> **Your instructions**: Without the pictures, write the listing out again exactly as it appears.

> **Records for the exercise**:

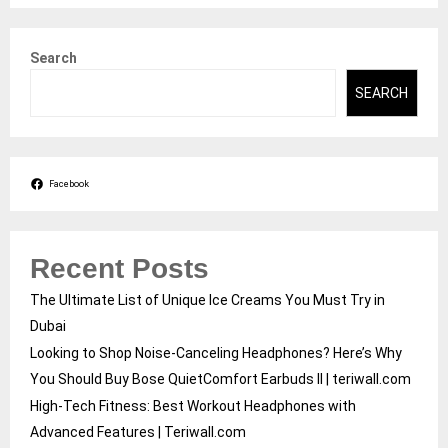
Search
SEARCH
Facebook
Recent Posts
The Ultimate List of Unique Ice Creams You Must Try in
Dubai
Looking to Shop Noise-Canceling Headphones? Here’s Why
You Should Buy Bose QuietComfort Earbuds II | teriwall.com
High-Tech Fitness: Best Workout Headphones with
Advanced Features | Teriwall.com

> **Result of this exercise**:
Search
SEARCH
Facebook
Recent Posts
The Ultimate List of Unique Ice Creams You Must Try in
Dubai
Looking to Shop Noise-Canceling Headphones? Here’s Why
You Should Buy Bose QuietComfort Earbuds II | teriwall.com
High-Tech Fitness: Best Workout Headphones with
Advanced Features | Teriwall.com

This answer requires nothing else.